This post is actually a bit delayed: life has been rather hectic around here lately, what with all the baby goat activity. In the the last three weeks, we've had three births, two of which required intervention (including a screaming bombing run to the vet at high speed with a bleeding, bleating mama goat in the back). We've had disbuddings and complications of same, and we've had illnesses of varying severity among the adults. We've wormed and trimmed hooves. We've had a steady stream of visitors to the farm looking at the babies, and I've sold every last one of them, including the ones I thought I might keep. We have harvested our first quart of milk.
Sunday, April 4, 2010
Of course, other activities HAVE been going on, activities which have absolutely nothing to do with goats. It's just that nobody would guess that by reading this blog.
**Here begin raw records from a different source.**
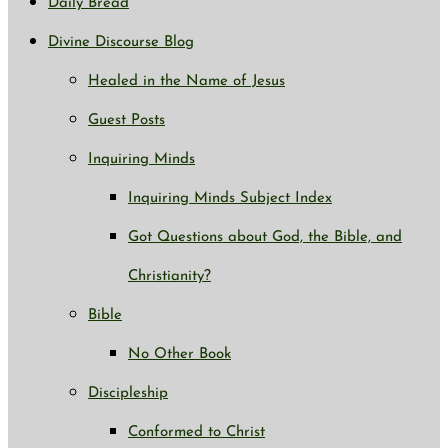
Daily Bread
Divine Discourse Blog
Healed in the Name of Jesus
Guest Posts
Inquiring Minds
Inquiring Minds Subject Index
Got Questions about God, the Bible, and
Christianity?
Bible
No Other Book
Discipleship
Conformed to Christ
I actually felt compelled to put a post on my facebook page that said "Aimee insists that, all evidence to the contrary, her life does not revolve entirely around goats." Really.
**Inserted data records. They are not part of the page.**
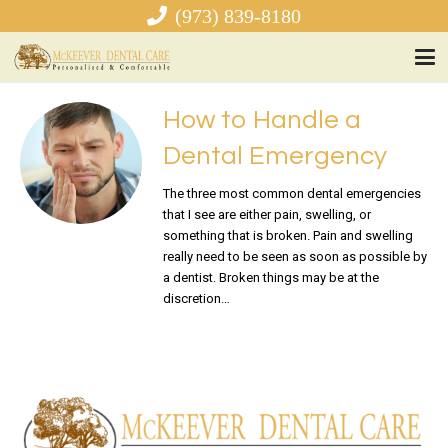
(973) 839-8180
How to Handle a
Dental Emergency
The three most common dental emergencies
that I see are either pain, swelling, or
something that is broken. Pain and swelling
really need to be seen as soon as possible by
a dentist. Broken things may be at the
discretion…
READ MORE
I have attended church and dyed eggs for easter with my kids. I have been cleaning and cooking and supervising as usual; generally fulfilling my function as the superego of the family - a thankless task if ever there was one. Tonight I finally (with the help of a bottle of wine) finished the taxes.
And, somewhere in there, I scheduled the pig for slaughter. I think it was wednesday. The men from Keizer meats came out and did their thing. I wasn't home but Homero was. Unfortunately, Homero told me that this time the pig was not cleanly dispatched: he moved his head at the last second and was shot through the jaw. He ran away and the men had to chase him down and hold him and shoot him again in the head.
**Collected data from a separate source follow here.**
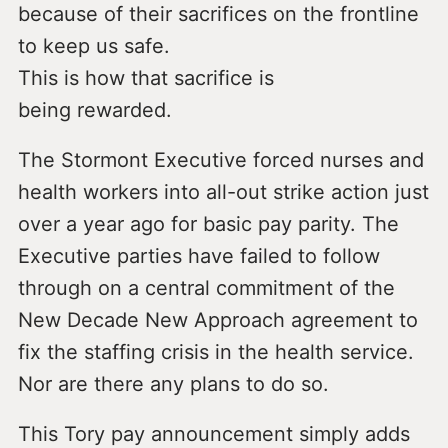
because of their sacrifices on the frontline
to keep us safe.
This is how that sacrifice is
being rewarded.
The Stormont Executive forced nurses and
health workers into all-out strike action just
over a year ago for basic pay parity. The
Executive parties have failed to follow
through on a central commitment of the
New Decade New Approach agreement to
fix the staffing crisis in the health service.
Nor are there any plans to do so.
This Tory pay announcement simply adds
I am really really glad I wasn't there for that. I arrived just about ten minutes later, after the pig was good and dead and laid out upside down on the sawhorse. The men were just getting started with the skinning and gutting. Homero had already told them he wanted all the bits that they usually throw away, so I went and got a couple of large clean bowls. We were given the liver, the heart, the feet, and the head.
That's the head, there, in the picture at the top, just as they tossed it in the bowl. I washed and trimmed the liver and stored it in a gallon sized ziploc bag in the fridge, but I refused to have anything to do with the head or the feet.
Once, many years ago when Homero and I were still dating, he brought me some fresh pig's feet and asked me to find a recipe and make him some tacos de patita. It's amazing what young love will drive you to. I did my best, but the smell of boiling pig's feet utterly defeated me. I ended up saying something like "I love you, but I will NEVER allow pig's feet to be boiled in my kitchen again."
Not to repeat myself, but it's amazing what ten years of marriage will drive you to. As long as he was willing to do it all himself, who am I to say no? It's his kitchen too. And I have to give the Devil his due: the soup he made - which involved not only feet but tongue - was seriously not bad. I mean it! I must have done something wrong all those years ago.
It's been a while since I posted a recipe here. I'll ask Homero for his foot-and-mouth soup recipe. I know you don't think you are interested, but there is a surprising amount of meat on a pig's head. It seems a shame to let it all go to waste. I mean, if you ever find yourself with an extra one.